After developing and training with our recipes, we decided to go the extra mile and test them in more challenging settings. First, we measured mIoU with standard test-time augmentations (TTA) - our results for single scale (ss) and multiscale + horizontal flips (ms + flips) are below. As the ultimate challenge for DeepLabV3+, we submitted our Hot recipe results to the ADE20k test leaderboard. The leaderboard submission calculates a "Test Score" which is the average of per-pixel accuracy and mIoU on a test set without publicly available labels.

Test-Time Augmentations
Figure 4: Validation set and test set results from a single seed when using Test-Time Augmentations (TTA).

Better Recipes ≧ More Data, Bigger Models?

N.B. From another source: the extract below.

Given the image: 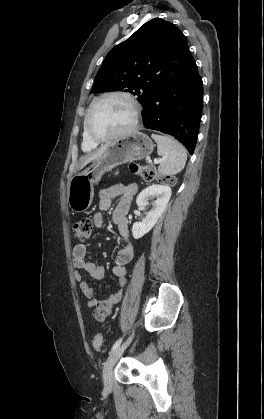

To improve performance of semantic segmentation, researchers typically use one of three methods:

  1. more pre-training data
  2. a larger model size with more parameters
  3. a new model architecture

There's a fourth way: better training recipes. With with our recipes, we show that algorithmic changes to the training loop can make an architecture from 2018 competitive with more modern architectures.

MMsegmentation replication
Figure 5. Comparing improvements from recipes (top two rows), improvements from ~2x parameters, and improvements from ~10x pre-training data. Data was pulled from the MMsegmentation replication results for Swin and ConvNeXt.

In Figure 4, we have shown a +3.99 mIoU improvement without impacting time-to-train by using our medium recipe. Previous works improved mIoU performance by scaling the pre-training dataset size and model size, but better training recipes have largely been neglected in the segmentation space. We examine the impact of scaling on two recent architectures: Swin and ConvNeXt. From Figure 5, doubling the number of model parameters leads to +2.6-3.6 improvement in mIoU. Similarly, using 10x pre-training data leads to +2.1-3.4 improvement in mIoU. Although our recipe improvements were measured on a different architecture, we conjecture that improvements from recipes are comparable to increasing the model size or the amount of pre-training data. Neglecting to use an optimized recipe leaves substantial performance on the table. In the end, all of these improvements can be applied simultaneously for the highest performance.

Get a Taste of the MosaicML Platform

Going forward, we're investigating how these recipes will transfer to other segmentation models or datasets. For example, using these recipes on satellite imagery datasets lead to significant reduction in training time (expect to hear soon from us soon on that front)!

Looking to train your own segmentation models on your domain-specific data? We developed these recipes and baked them into the MosaicML platform to help our customers achieve high quality vision models faster. Schedule a demo today!

1 We do not modify the baseline hyperparameters, so the batch size, learning rate, weight decay, etc. from the baseline are fixed. When additional hyperparameters are introduced, such as when we add a training method like mixup, we use Composer's default hyperparameter where appropriate, and tune from there to improve performance.

2 The Mild recipe works best on training durations between 20 and 50 epochs, as there is a short initial period of roughly 20 epochs where Mild performs worse than the baseline due to the moving average warmup time.